Particularly, FIG. 15 illustrates a process that is performed at an
NAT-PT node on performing security transmission using an IPsec
transfer mode by AH in an IPv6 network having an NAT-PT
function.
[0121] Referring to FIG. 15, when the NAT-PT node intends to
transmit a packet using the IPsec transfer mode by AH, the NAT-PT
node calculates ICVs that are different from each other according
to a destination to which the packet is to be transmitted, and
generates the IPsec AHs using the ICVs.
[0122] To this end, when an IPsec AH packet begins to be generated
(S705), the NAT-PT node checks a destination address to which the
IPsec AH packet is to be transmitted (S710), thereby determining
whether a destination of the IPsec AH packet is the IPv4 node
(S715). As a result of the determination process (S715), if the
destination of the IPsec AH packet is the IPv4 node, the NAT-PT
node calculates the ICV using IP header translation information
(i.e., an IPv4 address of the NAT-PT node) (S720). If not, the
NAT-PT node calculates the ICV using an IPv6 address of the NAT-PT
node (S725).
[0123] The NAT-PT node then generates the IPsec AH packet using the
ICV calculated in the process S720 or S725 (S730), and transmits
the IPsec AH packet to the NAT-PT server (S735). An example of the
IPsec AH packet generated in the process S730 is as illustrated by
reference number 41 of FIG. 9.
[0124] Further referring to FIG. 15, when the IPsec AH packet is
received (S740), the NAT-PT node checks a source address of the
IPsec AH packet (S745), thereby determining whether a source of the
IPsec AH packet is the IPv4 node (S750). As a result of the
determination process (S750), if the source of the IPsec AH packet
is the IPv4 node, the NAT-PT node calculates the ICV using IP
header translation information (i.e., an IPv4 address of the NAT-PT
node) (S755). If not, the NAT-PT node calculates the ICV using an
IPv6 address of the NAT-PT node (S760). Then, the NAT-PT node
verifies the received IPsec AH packet using the ICV calculated in
the process S755 or S760 (S765).
[0125] FIGS. 16 and 17 illustrate examples of an end-to-end
security transmission process in accordance with another embodiment
of the present invention. Particularly, FIGS. 16 and 17 illustrate
processes of performing security transmission between an NAT-PT
node 100 and an IPv4 node 300 using an IPsec transfer mode by AH in
an IPv6 network having an NAT-PT function. In the latter regard, it
is assumed that an IPv6 address of the NAT-PT node 100 is `A1,`
that a NAT-PT prefix is `P,` and that an IPv4 address of the IPv4
node 300 is `B`. Therefore, FIG. 16 illustrates a process wherein
the NAT-PT node 100 transmits packet data using the IPsec transfer
mode by ESP, and FIG. 17 illustrates a process wherein the NAT-PT
node 100 verifies the received packet data using the IPsec transfer
mode by ESP.
[0126] In the case of the IPsec transfer mode by ESP, the NAT-PT
node encrypts and transmits the packet data, together with a
TCP/UDP (Transmission Control Protocol/User Datagram Protocol)

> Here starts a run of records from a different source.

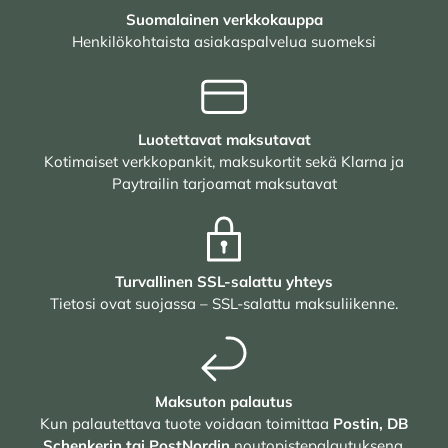
Suomalainen verkkokauppa
Henkilökohtaista asiakaspalvelua suomeksi
Luotettavat maksutavat
Kotimaiset verkkopankit, maksukortit sekä Klarna ja
Paytrailin tarjoamat maksutavat
Turvallinen SSL-salattu yhteys
Tietosi ovat suojassa – SSL-salattu maksuliikenne.
Maksuton palautus
Kun palautettava tuote voidaan toimittaa
Postin, DB
Schenkerin tai PostNordin
noutopistepalautuksena.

checksum (including IPv6 address information of the NAT-PT node)
that is included in the packet data. Thus, when the IPv4 node
receiving the encrypted packet data through the NAT-PT server
decrypts the packet data to check the TCP/UDP checksum,
authentication ends in failure. In other words, because the IPv6
information of the NAT-PT node is included in the TCP/UDP checksum,
and because the packet data which the IPv4 node receives includes
source information subjected to address translation at the NAT-PT
node, mismatch of the source address information causes the
authentication to end in failure.
[0127] Thus, the present invention is configured so that, in the
case of intending to perform security transmission by means of the
IPsec transfer mode by ESP, the NAT-PT node predicts the TCP/UDP
checksum using IP header translation information transmitted from
the NAT-PT server in advance, and generates an IPsec ESP packet
using the predicted result to perform authentication. This series
of processes is illustrated in FIGS. 16 and 17.
[0128] Referring to FIG. 16, the NAT-PT node 100 predicts and
calculates the TCP/UDP checksum on the basis of the IP header
translation information that is stored in the previous processes
(e.g., S110 of FIGS. 1 and 2 and S325 of FIG. 8) of performing
security negotiation (S705), and generates an ESP payload using the
predicted and calculated TCP/UDP checksum (S710). The NAT-PT node
100 generates an IPv6 packet including the ESP payload, and then
transmits the IPv6 packet to the NAT-PT server 200 (S715). The IPv6
packet including the ESP payload refers to a packet transmitted by
the use of the IPsec transfer mode by ESP, and an example is
illustrated by reference number 71 in FIG. 16. Referring to the
reference number 71, the IPv6 packet including the ESP payload is
composed of an IPv6 header having a source IPv6 address A1, a
destination IPv6 address P+B, and the ESP payload including
encrypted TCP/UDP HDR* and data.
[0129] The NAT-PT server 200, receiving the IPv6 packet having the
ESP payload, allocates an IPv4 address A2 to the NAT-PT node 100 on
the basis of the previously stored address mapping table (S720).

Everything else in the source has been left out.